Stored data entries
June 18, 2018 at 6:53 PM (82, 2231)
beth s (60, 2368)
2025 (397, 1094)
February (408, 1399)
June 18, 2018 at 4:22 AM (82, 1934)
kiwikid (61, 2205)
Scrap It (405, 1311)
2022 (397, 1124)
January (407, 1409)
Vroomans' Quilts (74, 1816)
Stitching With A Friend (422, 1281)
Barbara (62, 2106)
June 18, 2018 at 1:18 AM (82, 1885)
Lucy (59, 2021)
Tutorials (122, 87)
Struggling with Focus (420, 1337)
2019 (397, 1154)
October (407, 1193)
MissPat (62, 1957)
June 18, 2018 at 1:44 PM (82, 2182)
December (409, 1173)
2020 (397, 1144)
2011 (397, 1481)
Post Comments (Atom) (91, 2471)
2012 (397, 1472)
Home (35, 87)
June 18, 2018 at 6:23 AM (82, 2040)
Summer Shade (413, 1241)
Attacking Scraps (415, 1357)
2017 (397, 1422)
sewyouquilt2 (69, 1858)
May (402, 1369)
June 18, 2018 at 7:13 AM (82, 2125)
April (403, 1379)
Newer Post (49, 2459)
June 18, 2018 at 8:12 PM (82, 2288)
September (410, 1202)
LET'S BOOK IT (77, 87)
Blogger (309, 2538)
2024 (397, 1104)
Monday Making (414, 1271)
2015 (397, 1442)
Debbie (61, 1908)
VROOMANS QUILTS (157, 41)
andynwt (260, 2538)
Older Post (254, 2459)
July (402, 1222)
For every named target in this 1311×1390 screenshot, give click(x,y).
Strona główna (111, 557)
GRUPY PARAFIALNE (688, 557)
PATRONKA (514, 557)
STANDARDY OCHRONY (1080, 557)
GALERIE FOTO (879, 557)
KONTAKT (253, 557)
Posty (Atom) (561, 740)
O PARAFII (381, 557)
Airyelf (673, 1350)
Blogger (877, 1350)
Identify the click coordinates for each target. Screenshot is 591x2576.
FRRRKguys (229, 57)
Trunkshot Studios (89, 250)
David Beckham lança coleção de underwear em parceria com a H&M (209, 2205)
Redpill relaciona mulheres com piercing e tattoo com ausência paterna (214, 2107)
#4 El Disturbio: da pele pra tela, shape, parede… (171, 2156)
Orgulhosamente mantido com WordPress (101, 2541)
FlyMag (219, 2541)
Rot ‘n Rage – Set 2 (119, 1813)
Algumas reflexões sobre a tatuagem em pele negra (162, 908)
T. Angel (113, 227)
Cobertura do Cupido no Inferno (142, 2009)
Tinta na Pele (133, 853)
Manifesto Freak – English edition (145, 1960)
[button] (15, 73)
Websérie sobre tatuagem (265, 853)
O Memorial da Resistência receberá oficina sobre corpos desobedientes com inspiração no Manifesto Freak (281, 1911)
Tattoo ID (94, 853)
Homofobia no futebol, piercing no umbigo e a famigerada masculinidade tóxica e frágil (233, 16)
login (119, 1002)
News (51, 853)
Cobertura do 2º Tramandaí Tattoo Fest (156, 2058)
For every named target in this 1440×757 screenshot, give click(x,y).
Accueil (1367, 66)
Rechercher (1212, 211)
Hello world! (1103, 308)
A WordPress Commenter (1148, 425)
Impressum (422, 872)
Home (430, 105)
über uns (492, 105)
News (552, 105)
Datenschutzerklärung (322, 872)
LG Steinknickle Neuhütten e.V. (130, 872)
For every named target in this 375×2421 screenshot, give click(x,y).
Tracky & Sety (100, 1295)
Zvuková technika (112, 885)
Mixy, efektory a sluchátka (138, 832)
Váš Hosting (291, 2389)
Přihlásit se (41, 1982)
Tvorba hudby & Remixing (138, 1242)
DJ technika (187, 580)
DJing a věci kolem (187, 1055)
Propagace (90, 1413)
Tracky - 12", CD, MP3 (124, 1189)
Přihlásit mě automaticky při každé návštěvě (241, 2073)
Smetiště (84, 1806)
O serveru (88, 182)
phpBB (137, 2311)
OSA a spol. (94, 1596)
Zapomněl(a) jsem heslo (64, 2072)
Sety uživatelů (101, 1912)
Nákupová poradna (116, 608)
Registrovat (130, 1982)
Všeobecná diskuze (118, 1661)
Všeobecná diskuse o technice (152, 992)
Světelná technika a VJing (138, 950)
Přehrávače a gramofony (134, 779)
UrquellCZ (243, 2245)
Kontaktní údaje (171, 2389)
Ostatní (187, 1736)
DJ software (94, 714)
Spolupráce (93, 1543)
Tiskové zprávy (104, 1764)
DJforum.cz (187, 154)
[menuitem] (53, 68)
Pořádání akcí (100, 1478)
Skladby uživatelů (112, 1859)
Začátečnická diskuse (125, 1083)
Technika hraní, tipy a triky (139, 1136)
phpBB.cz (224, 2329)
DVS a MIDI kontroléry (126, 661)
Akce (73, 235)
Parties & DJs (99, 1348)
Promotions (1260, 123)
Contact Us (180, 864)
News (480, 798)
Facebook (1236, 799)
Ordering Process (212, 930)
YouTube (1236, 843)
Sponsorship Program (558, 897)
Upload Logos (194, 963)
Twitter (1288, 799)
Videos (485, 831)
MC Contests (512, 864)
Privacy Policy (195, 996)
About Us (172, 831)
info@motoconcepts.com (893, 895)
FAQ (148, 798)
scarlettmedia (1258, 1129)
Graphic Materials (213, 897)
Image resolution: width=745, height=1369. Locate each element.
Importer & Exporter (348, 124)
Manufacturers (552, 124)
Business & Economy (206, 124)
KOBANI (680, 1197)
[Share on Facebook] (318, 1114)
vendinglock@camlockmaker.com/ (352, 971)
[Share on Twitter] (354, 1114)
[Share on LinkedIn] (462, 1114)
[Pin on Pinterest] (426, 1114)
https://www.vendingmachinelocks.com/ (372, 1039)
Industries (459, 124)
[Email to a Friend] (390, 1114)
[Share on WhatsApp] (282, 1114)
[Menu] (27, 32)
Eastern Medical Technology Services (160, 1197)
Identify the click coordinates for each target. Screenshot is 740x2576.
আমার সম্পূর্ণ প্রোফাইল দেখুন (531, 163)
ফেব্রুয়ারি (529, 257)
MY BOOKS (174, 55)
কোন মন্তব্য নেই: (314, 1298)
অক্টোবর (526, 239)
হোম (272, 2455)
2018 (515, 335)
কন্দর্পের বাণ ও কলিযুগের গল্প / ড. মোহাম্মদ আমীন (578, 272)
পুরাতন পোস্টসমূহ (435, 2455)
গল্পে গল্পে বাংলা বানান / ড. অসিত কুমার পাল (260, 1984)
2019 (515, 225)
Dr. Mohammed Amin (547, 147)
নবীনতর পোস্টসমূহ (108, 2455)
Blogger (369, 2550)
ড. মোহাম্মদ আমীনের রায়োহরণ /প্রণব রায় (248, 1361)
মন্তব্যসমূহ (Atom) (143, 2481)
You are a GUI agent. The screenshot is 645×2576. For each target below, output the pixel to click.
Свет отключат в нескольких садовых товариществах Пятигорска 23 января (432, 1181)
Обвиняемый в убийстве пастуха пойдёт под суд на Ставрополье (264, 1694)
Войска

REQUIRED ACTION:
The answer must be exactly the lines from the one containing "অক্টোবর (526, 239)" through the final line of the data, both ends included, and nothing else.

THE ANSWER:
অক্টোবর (526, 239)
হোম (272, 2455)
2018 (515, 335)
কন্দর্পের বাণ ও কলিযুগের গল্প / ড. মোহাম্মদ আমীন (578, 272)
পুরাতন পোস্টসমূহ (435, 2455)
গল্পে গল্পে বাংলা বানান / ড. অসিত কুমার পাল (260, 1984)
2019 (515, 225)
Dr. Mohammed Amin (547, 147)
নবীনতর পোস্টসমূহ (108, 2455)
Blogger (369, 2550)
ড. মোহাম্মদ আমীনের রায়োহরণ /প্রণব রায় (248, 1361)
মন্তব্যসমূহ (Atom) (143, 2481)
You are a GUI agent. The screenshot is 645×2576. For each target below, output the pixel to click.
Свет отключат в нескольких садовых товариществах Пятигорска 23 января (432, 1181)
Обвиняемый в убийстве пастуха пойдёт под суд на Ставрополье (264, 1694)
Войска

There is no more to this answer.